A obra de Castro Alves foi fortemente influenciada pela literatura político-social de Vitor Hugo. O poeta, diferentemente dos românticos tradicionais, interessou-se também pelo mundo que o cercava e defendeu a república, a liberdade e a igualdade entre os homens. Castro Alves, segundo Jorge Amado, teve como o maior de todos os seus amores a Liberdade.
Se por um lado a temática social adotada por Castro Alves já o aproxima do realismo, por outro a sua linguagem, repleta de figuras de estilo, o enquadra perfeitamente no movimento romântico. Contudo, diferentemente de seus contemporâneos, raramente idealizava a figura feminina.
Sem sombras de dúvidas a poesia de Castro Alves chicoteou os escravocratas. Foi uma arma nas mãos dos negros e dos homens que apoiavam suas causas de libertação. Castro Alves foi um artista que encarou a vida de frente e que não teve medo de se envolver nos problemas dos homens.
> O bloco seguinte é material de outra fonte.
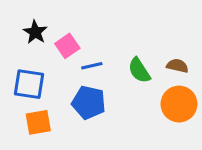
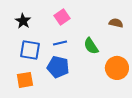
pink square: (67, 46) -> (62, 17), moved
brown semicircle: (177, 66) -> (116, 23), moved
blue square: (29, 84) -> (30, 50), moved

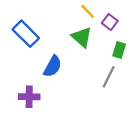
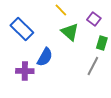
yellow line: (88, 11) -> (61, 10), moved
purple cross: (29, 97) -> (25, 71), moved

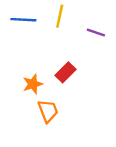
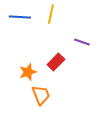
purple line: (96, 33) -> (82, 42), moved

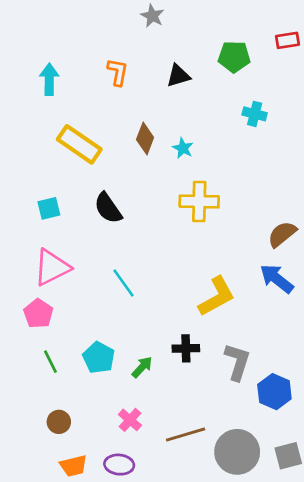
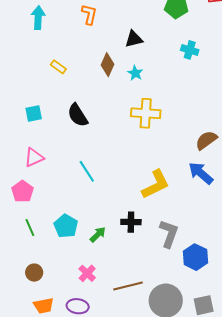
black triangle: (178, 76) -> (134, 39), moved
yellow rectangle: (79, 144) -> (58, 67), size x0.5
pink triangle: (52, 267) -> (34, 157), size x0.7

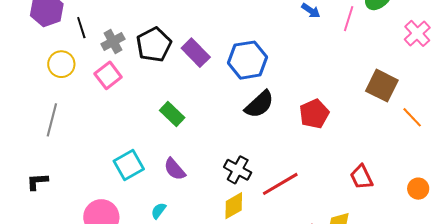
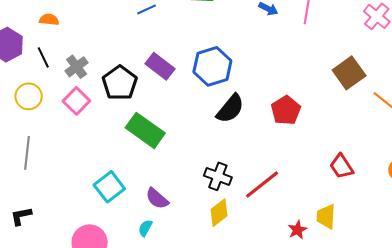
black pentagon: (154, 45) -> (120, 83), moved
brown square: (382, 86) -> (349, 73), turned 36
green rectangle: (172, 114) -> (145, 130), size x1.5
purple semicircle: (175, 169) -> (157, 199), moved

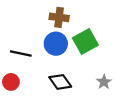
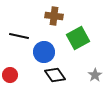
blue circle: (56, 44) -> (44, 52), moved
black line: (21, 54) -> (19, 36), moved

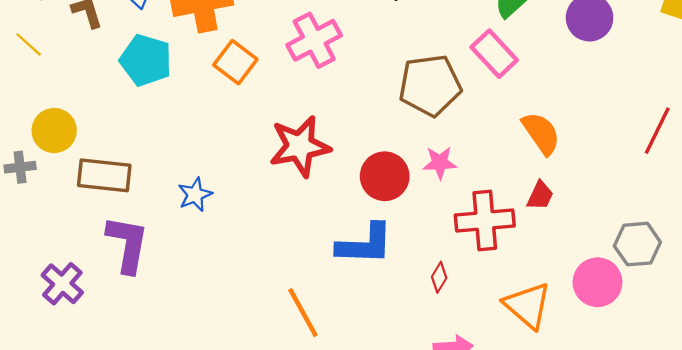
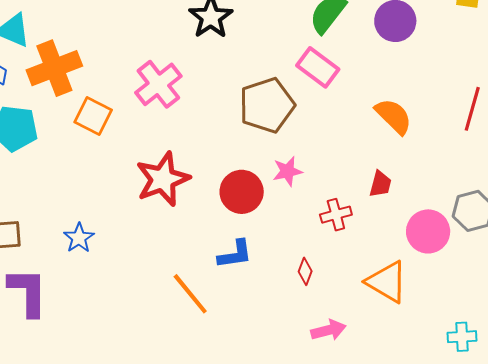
orange semicircle: (541, 133) -> (394, 116), moved
red cross: (485, 221) -> (336, 215), size x0.6
blue L-shape: (365, 244) -> (235, 254), size x0.7
pink circle: (597, 282) -> (428, 231), moved
orange line: (303, 313) -> (190, 294), moved

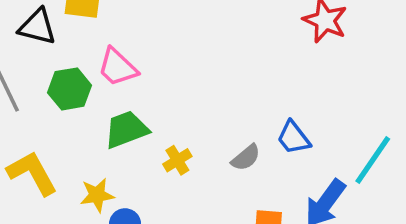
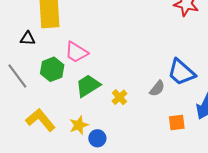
black triangle: (37, 27) -> (28, 38), size x0.7
blue trapezoid: (294, 138) -> (181, 72), size x1.4

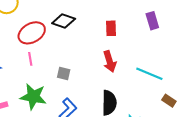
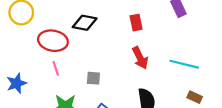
red ellipse: (32, 33) -> (53, 41), turned 48
brown rectangle: (169, 101) -> (195, 97), moved

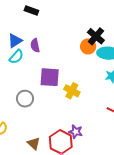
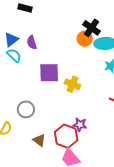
cyan semicircle: (16, 57) -> (14, 55), turned -84
gray circle: (25, 99) -> (26, 109), moved

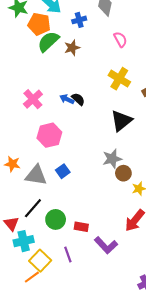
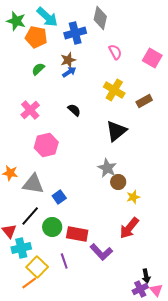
blue cross: (79, 20) -> (75, 33), size x1.5
green semicircle: (48, 42) -> (38, 69), moved, size x0.6
blue arrow: (67, 99) -> (69, 72), moved, turned 120
gray star: (112, 159) -> (107, 168), turned -30
blue square: (63, 171) -> (59, 197), moved
red rectangle: (81, 227) -> (77, 234), size x1.5

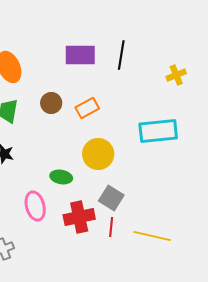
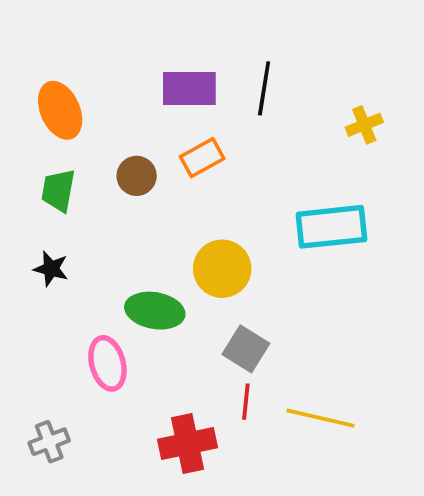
orange rectangle: (87, 108) -> (202, 158), moved
green ellipse: (61, 177) -> (155, 311), size x1.4
red cross: (79, 217) -> (188, 444), moved

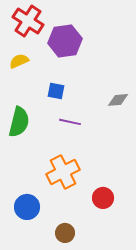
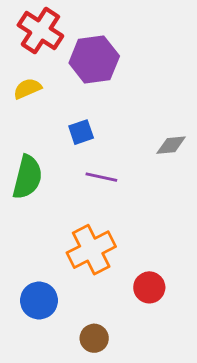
blue square: (56, 91) -> (81, 132), turned -30

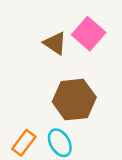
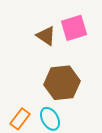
pink square: (89, 34) -> (74, 28), turned 32

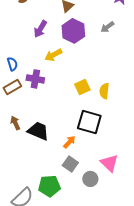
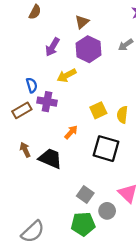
blue semicircle: (12, 64) -> (32, 85), moved
orange arrow: (69, 142) -> (71, 132), moved
green pentagon: (49, 186) -> (83, 224), moved

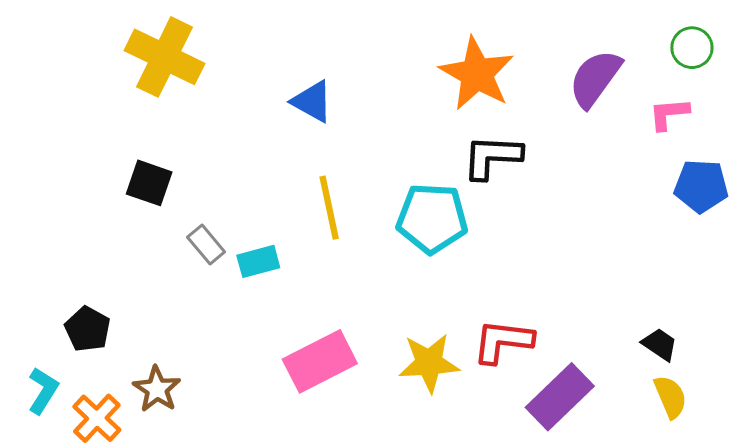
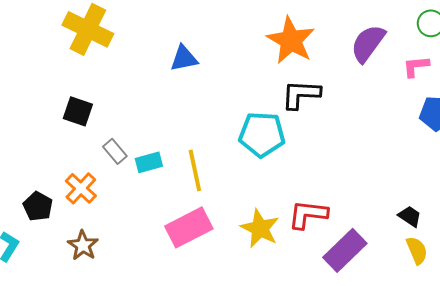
blue triangle: (312, 101) -> (184, 58), turned -40
yellow line: (329, 208) -> (195, 170), moved
yellow star: (429, 363) -> (260, 228), turned 30
orange cross: (97, 418) -> (81, 188), moved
ABC de Castro Alves, como outros livros do romancista baiano, é "daqueles livros de se ler em um fôlego só", além de apresentar particular importância para o momento em que vivemos, onde as classes dominantes insistem em criminalizar qualquer luta consequente do nosso povo e disseminar uma cultura "enlatada" que ignora os nossos verdadeiros artistas.
No entanto, para os amantes da liberdade, Castro Alves será sempre lembrado. Seus poemas serão sempre recitados e suas bandeiras de luta sempre desfraldadas, porque, como disse Jorge Amado, Castro Alves nasceu dos desejos do povo, das necessidades do povo. Ele nunca mais morre, é imortal como o povo.
O ABC é uma forma poética usada na literatura de cordel. Geralmente o autor escolhe a vida de uma personalidade ou um tema qualquer e discorre sobre ele com frases iniciadas de A a Z. Jorge Amado fez isso na prosa com ABC de Castro Alves.